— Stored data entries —
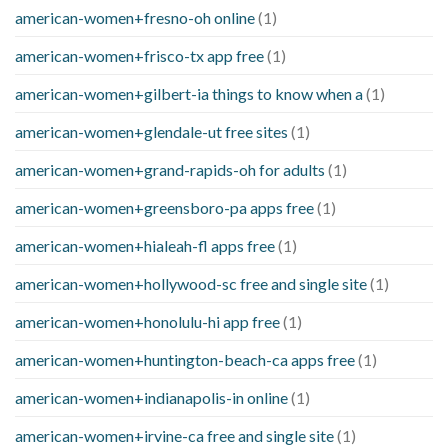
american-women+fresno-oh online
(1)
american-women+frisco-tx app free
(1)
american-women+gilbert-ia things to know when a
(1)
american-women+glendale-ut free sites
(1)
american-women+grand-rapids-oh for adults
(1)
american-women+greensboro-pa apps free
(1)
american-women+hialeah-fl apps free
(1)
american-women+hollywood-sc free and single site
(1)
american-women+honolulu-hi app free
(1)
american-women+huntington-beach-ca apps free
(1)
american-women+indianapolis-in online
(1)
american-women+irvine-ca free and single site
(1)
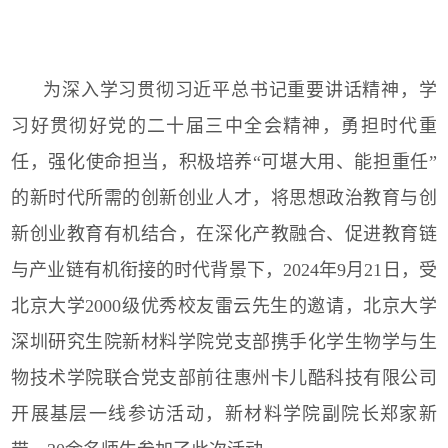
为深入学习贯彻习近平总书记重要讲话精神，学
习好贯彻好党的二十届三中全会精神，勇担时代重
任，强化使命担当，积极培养“可堪大用、能担重任”
的新时代所需的创新创业人才，将思想政治教育与创
新创业教育有机结合，在深化产教融合、促进教育链
与产业链有机衔接的时代背景下，
2024
年
9
月
21
日，受
北京大学
2000
级优秀校友雷云先生的邀请，北京大学
深圳研究生院新材料学院党支部携手化学生物学与生
物技术学院联合党支部前往惠州卡儿酷科技有限公司
开展基层一线参访活动，新材料学院副院长郑家新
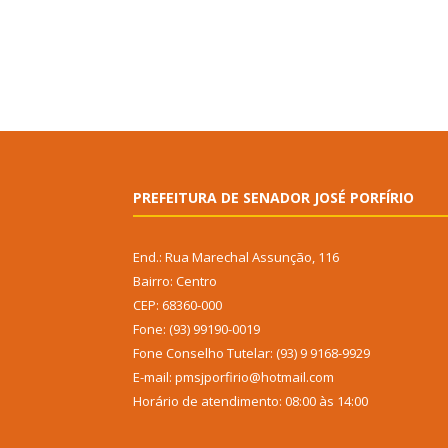
PREFEITURA DE SENADOR JOSÉ PORFÍRIO
End.: Rua Marechal Assunção, 116
Bairro: Centro
CEP: 68360-000
Fone: (93) 99190-0019
Fone Conselho Tutelar: (93) 9 9168-9929
E-mail: pmsjporfirio@hotmail.com
Horário de atendimento: 08:00 às 14:00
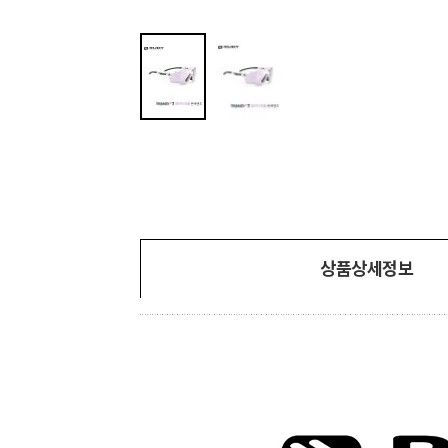
상품상세정보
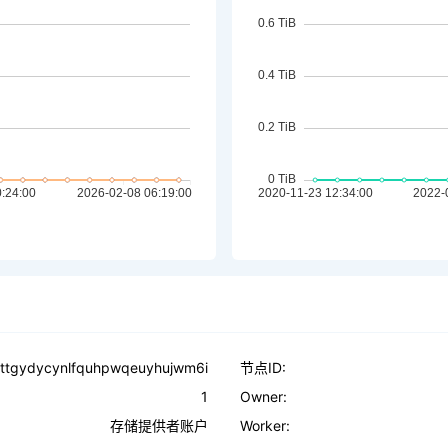
ttgydycynlfquhpwqeuyhujwm6i
节点ID:
1
Owner:
存储提供者账户
Worker:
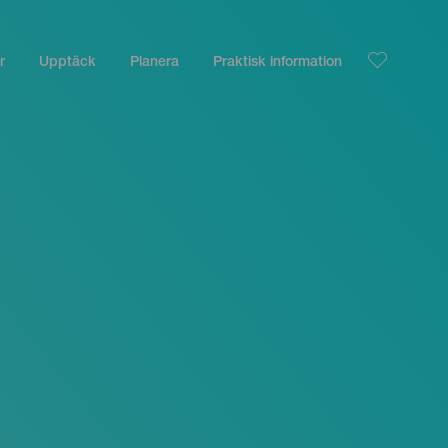
r
Upptäck
Planera
Praktisk information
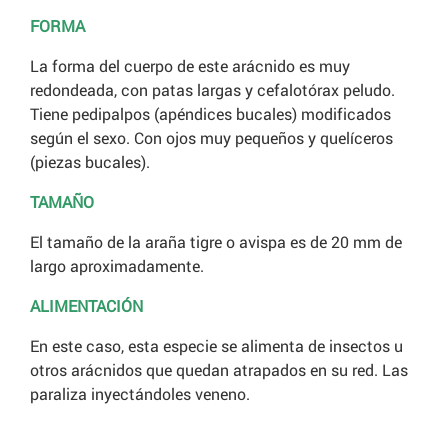
FORMA
La forma del cuerpo de este arácnido es muy
redondeada, con patas largas y cefalotórax peludo.
Tiene pedipalpos (apéndices bucales) modificados
según el sexo. Con ojos muy pequeños y quelíceros
(piezas bucales).
TAMAÑO
El tamaño de la araña tigre o avispa es de 20 mm de
largo aproximadamente.
ALIMENTACIÓN
En este caso, esta especie se alimenta de insectos u
otros arácnidos que quedan atrapados en su red. Las
paraliza inyectándoles veneno.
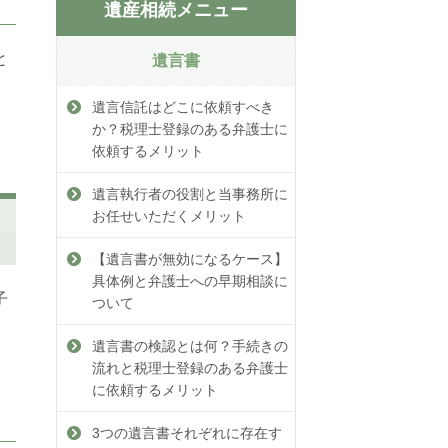
遺産相続メニュー
と
遺言書
遺言信託はどこに依頼すべき
か？税理士登録のある弁護士に
依頼するメリット
遺言執行者の役割と当事務所に
お任せいただくメリット
【遺言書が無効になるケース】
具体例と弁護士への早期相談に
子
ついて
遺言書の検認とは何？手続きの
流れと税理士登録のある弁護士
に依頼するメリット
3つの遺言書それぞれに存在す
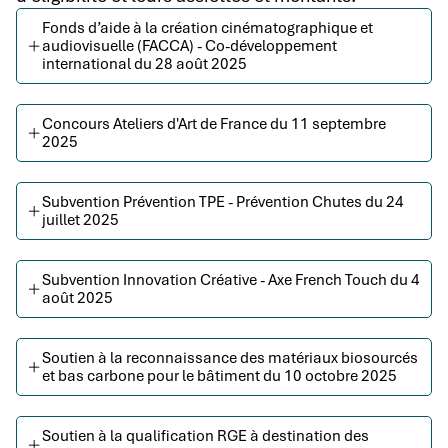
Fonds d’aide à la création cinématographique et
audiovisuelle (FACCA) - Co-développement
international du 28 août 2025
Concours Ateliers d'Art de France du 11 septembre
2025
Subvention Prévention TPE - Prévention Chutes du 24
juillet 2025
Subvention Innovation Créative - Axe French Touch du 4
août 2025
Soutien à la reconnaissance des matériaux biosourcés
et bas carbone pour le bâtiment du 10 octobre 2025
Soutien à la qualification RGE à destination des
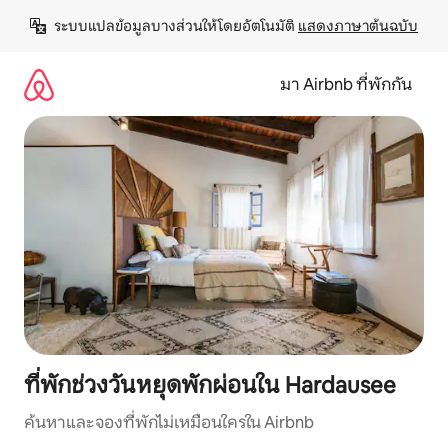
ข้าม
ระบบแปลข้อมูลบางส่วนให้โดยอัตโนมัติ 
แสดงภาษาต้นฉบับ
ไป
ยัง
เนื้อหา
มา Airbnb ที่พักกัน
ที่พักช่วงวันหยุดพักผ่อนใน Hardausee
ค้นหาและจองที่พักไม่เหมือนใครใน Airbnb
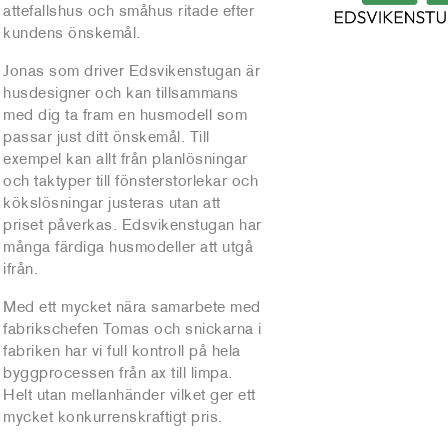
attefallshus och småhus ritade efter
kundens önskemål.
Jonas som driver Edsvikenstugan är
husdesigner och kan tillsammans
med dig ta fram en husmodell som
passar just ditt önskemål. Till
exempel kan allt från planlösningar
och taktyper till fönsterstorlekar och
kökslösningar justeras utan att
priset påverkas. Edsvikenstugan har
många färdiga husmodeller att utgå
ifrån.
Med ett mycket nära samarbete med
fabrikschefen Tomas och snickarna i
fabriken har vi full kontroll på hela
byggprocessen från ax till limpa.
Helt utan mellanhänder vilket ger ett
mycket konkurrenskraftigt pris.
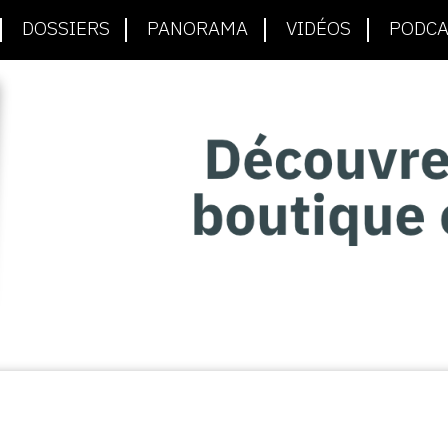
DOSSIERS
PANORAMA
VIDÉOS
PODCA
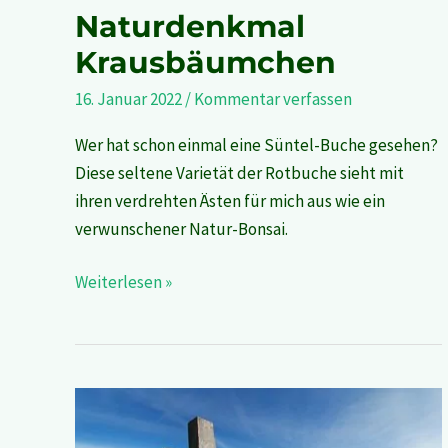
Naturdenkmal
Krausbäumchen
16. Januar 2022
/
Kommentar verfassen
Wer hat schon einmal eine Süntel-Buche gesehen?
Diese seltene Varietät der Rotbuche sieht mit
ihren verdrehten Ästen für mich aus wie ein
verwunschener Natur-Bonsai.
Weiterlesen »
Taunus:
Wildschweinroute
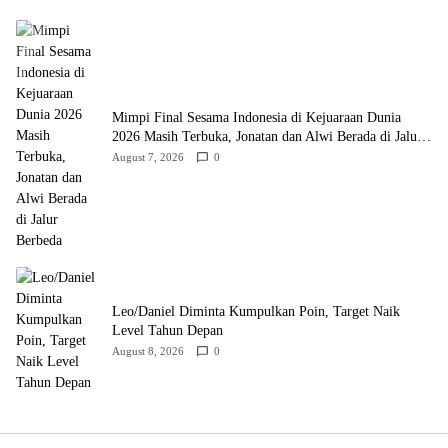
Mimpi Final Sesama Indonesia di Kejuaraan Dunia
2026 Masih Terbuka, Jonatan dan Alwi Berada di Jalur
Berbeda
August 7, 2026
0
Leo/Daniel Diminta Kumpulkan Poin, Target Naik
Level Tahun Depan
August 8, 2026
0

— Task to carry out —
Looking at the records above, state the number of lines where the word "Subvention" occurs, and write nothing beyond it.

— Exercise output —
2